• Work instructions: This exercise asks for the whole listing to be restated exactly.

BEGIN Records for the exercise

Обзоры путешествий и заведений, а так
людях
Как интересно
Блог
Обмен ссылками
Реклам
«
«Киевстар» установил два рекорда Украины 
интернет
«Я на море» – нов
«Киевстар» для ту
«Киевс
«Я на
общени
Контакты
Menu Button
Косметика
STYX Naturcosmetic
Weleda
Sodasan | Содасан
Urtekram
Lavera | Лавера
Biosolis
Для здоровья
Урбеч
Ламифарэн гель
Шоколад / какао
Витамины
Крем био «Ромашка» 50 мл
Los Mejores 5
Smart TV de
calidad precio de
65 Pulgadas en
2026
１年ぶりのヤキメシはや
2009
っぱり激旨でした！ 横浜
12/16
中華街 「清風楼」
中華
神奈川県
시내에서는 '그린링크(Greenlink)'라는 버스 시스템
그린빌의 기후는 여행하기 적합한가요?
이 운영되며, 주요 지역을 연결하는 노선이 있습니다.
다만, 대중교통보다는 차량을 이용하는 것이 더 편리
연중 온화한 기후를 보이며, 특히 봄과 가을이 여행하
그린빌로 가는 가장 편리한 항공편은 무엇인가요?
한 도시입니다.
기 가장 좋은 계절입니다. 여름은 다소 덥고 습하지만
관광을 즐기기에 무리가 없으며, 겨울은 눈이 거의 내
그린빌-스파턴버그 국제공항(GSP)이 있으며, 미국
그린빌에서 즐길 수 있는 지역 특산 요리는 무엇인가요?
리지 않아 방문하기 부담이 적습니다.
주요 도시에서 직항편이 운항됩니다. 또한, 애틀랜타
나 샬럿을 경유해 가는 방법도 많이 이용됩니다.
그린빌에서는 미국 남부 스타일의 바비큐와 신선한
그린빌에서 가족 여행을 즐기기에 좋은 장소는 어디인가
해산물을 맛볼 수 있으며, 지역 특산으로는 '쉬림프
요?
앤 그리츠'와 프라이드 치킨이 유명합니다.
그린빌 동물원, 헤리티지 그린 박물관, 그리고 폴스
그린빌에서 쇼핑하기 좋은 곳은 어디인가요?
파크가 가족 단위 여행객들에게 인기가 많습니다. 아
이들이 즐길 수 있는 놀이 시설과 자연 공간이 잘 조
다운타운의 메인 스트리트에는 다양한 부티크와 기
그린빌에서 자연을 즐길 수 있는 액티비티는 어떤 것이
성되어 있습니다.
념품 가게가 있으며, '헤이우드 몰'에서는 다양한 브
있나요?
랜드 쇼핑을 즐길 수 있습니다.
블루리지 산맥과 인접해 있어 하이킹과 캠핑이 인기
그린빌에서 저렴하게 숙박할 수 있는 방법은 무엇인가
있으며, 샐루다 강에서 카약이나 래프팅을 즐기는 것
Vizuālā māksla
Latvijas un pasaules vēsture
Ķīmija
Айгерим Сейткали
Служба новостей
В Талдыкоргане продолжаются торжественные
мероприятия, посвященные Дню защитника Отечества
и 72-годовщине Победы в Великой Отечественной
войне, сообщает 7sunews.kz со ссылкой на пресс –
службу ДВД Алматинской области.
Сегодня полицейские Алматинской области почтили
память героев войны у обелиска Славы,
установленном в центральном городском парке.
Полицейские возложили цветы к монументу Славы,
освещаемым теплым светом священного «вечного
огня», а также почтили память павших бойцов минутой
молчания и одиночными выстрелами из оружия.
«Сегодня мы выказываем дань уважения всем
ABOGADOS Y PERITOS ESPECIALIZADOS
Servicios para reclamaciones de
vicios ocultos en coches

END Records for the exercise

• Output for this task:
Обзоры путешествий и заведений, а так
людях
Как интересно
Блог
Обмен ссылками
Реклам
«
«Киевстар» установил два рекорда Украины 
интернет
«Я на море» – нов
«Киевстар» для ту
«Киевс
«Я на
общени
Контакты
Menu Button
Косметика
STYX Naturcosmetic
Weleda
Sodasan | Содасан
Urtekram
Lavera | Лавера
Biosolis
Для здоровья
Урбеч
Ламифарэн гель
Шоколад / какао
Витамины
Крем био «Ромашка» 50 мл
Los Mejores 5
Smart TV de
calidad precio de
65 Pulgadas en
2026
１年ぶりのヤキメシはや
2009
っぱり激旨でした！ 横浜
12/16
中華街 「清風楼」
中華
神奈川県
시내에서는 '그린링크(Greenlink)'라는 버스 시스템
그린빌의 기후는 여행하기 적합한가요?
이 운영되며, 주요 지역을 연결하는 노선이 있습니다.
다만, 대중교통보다는 차량을 이용하는 것이 더 편리
연중 온화한 기후를 보이며, 특히 봄과 가을이 여행하
그린빌로 가는 가장 편리한 항공편은 무엇인가요?
한 도시입니다.
기 가장 좋은 계절입니다. 여름은 다소 덥고 습하지만
관광을 즐기기에 무리가 없으며, 겨울은 눈이 거의 내
그린빌-스파턴버그 국제공항(GSP)이 있으며, 미국
그린빌에서 즐길 수 있는 지역 특산 요리는 무엇인가요?
리지 않아 방문하기 부담이 적습니다.
주요 도시에서 직항편이 운항됩니다. 또한, 애틀랜타
나 샬럿을 경유해 가는 방법도 많이 이용됩니다.
그린빌에서는 미국 남부 스타일의 바비큐와 신선한
그린빌에서 가족 여행을 즐기기에 좋은 장소는 어디인가
해산물을 맛볼 수 있으며, 지역 특산으로는 '쉬림프
요?
앤 그리츠'와 프라이드 치킨이 유명합니다.
그린빌 동물원, 헤리티지 그린 박물관, 그리고 폴스
그린빌에서 쇼핑하기 좋은 곳은 어디인가요?
파크가 가족 단위 여행객들에게 인기가 많습니다. 아
이들이 즐길 수 있는 놀이 시설과 자연 공간이 잘 조
다운타운의 메인 스트리트에는 다양한 부티크와 기
그린빌에서 자연을 즐길 수 있는 액티비티는 어떤 것이
성되어 있습니다.
념품 가게가 있으며, '헤이우드 몰'에서는 다양한 브
있나요?
랜드 쇼핑을 즐길 수 있습니다.
블루리지 산맥과 인접해 있어 하이킹과 캠핑이 인기
그린빌에서 저렴하게 숙박할 수 있는 방법은 무엇인가
있으며, 샐루다 강에서 카약이나 래프팅을 즐기는 것
Vizuālā māksla
Latvijas un pasaules vēsture
Ķīmija
Айгерим Сейткали
Служба новостей
В Талдыкоргане продолжаются торжественные
мероприятия, посвященные Дню защитника Отечества
и 72-годовщине Победы в Великой Отечественной
войне, сообщает 7sunews.kz со ссылкой на пресс –
службу ДВД Алматинской области.
Сегодня полицейские Алматинской области почтили
память героев войны у обелиска Славы,
установленном в центральном городском парке.
Полицейские возложили цветы к монументу Славы,
освещаемым теплым светом священного «вечного
огня», а также почтили память павших бойцов минутой
молчания и одиночными выстрелами из оружия.
«Сегодня мы выказываем дань уважения всем
ABOGADOS Y PERITOS ESPECIALIZADOS
Servicios para reclamaciones de
vicios ocultos en coches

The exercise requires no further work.